Date: 2009-02-06 12:28 pm (UTC)
goljerp: Photo of the moon Callisto (Default)
From: [personal profile] goljerp
Is it too late to do two more stabs at weary?

* I have a strong feeling that "weary" is somewhere in "homeward bound", but I am not sure about the lyrics without cheating.

* I know "weary" is in Poe's the Raven, and someone must've set it to music, right?
"Once upon a midnight dreary, while I pondered weak and weary"

Nabisco

Date: 2009-02-06 08:40 pm (UTC)
From: [identity profile] alaricmacconnal.livejournal.com
Ok, this is going back to the 1970's and I don't know if it counts:

"A Triscuit, A Triscuit, made only by Nabisco"

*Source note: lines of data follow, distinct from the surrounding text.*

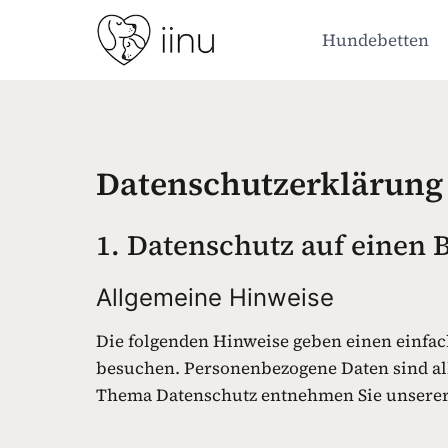
Zum
Inhalt
Hundebetten
springen
Datenschutzerklärung
1. Datenschutz auf einen B
Allgemeine Hinweise
Die folgenden Hinweise geben einen einfac
besuchen. Personenbezogene Daten sind all
Thema Datenschutz entnehmen Sie unserer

I don't know a title or an author, but it came from a TV commercial.

Lifeline

Date: 2009-02-08 02:42 am (UTC)
From: [identity profile] hlinspjalda.livejournal.com
I finally nailed down the song fragment in my head. It's Michael Franks, from the "Tiger in the Rain" album. The cut is called "Lifeline," and the lyrics I was remembering are

You are my lifeline
Now I'm [something] in the [something] of our love.

And I'm sure this isn't the one you had in mind!

(no subject)

Date: 2009-02-10 01:06 pm (UTC)
From: [identity profile] lensedqso.livejournal.com
I'll play:

"Sarge, I'm only eighteen, I got a ruptured spleen, and I always carry a purse
I got eyes like a bat, my feet are flat, and my asthma's getting worse"

Draft Dodger Rag, Phil Ochs

I feel like I should know more of these, but I'm drawing a blank.

asthma's

Date: 2009-02-10 01:10 pm (UTC)
From: [identity profile] lensedqso.livejournal.com
oops, forgot the title. I'm so used to not including titles on comments :(

Re: asthma's

From: [identity profile] lensedqso.livejournal.com - Date: 2009-02-10 11:54 pm (UTC) - Expand

gerbil

Date: 2009-02-10 01:34 pm (UTC)
From: [identity profile] lensedqso.livejournal.com
This is a complete guess based on the hints (I've never even heard the song in question, just heard it mentioned in conversation).

Little Fuzzy Animals by Frank Hayes?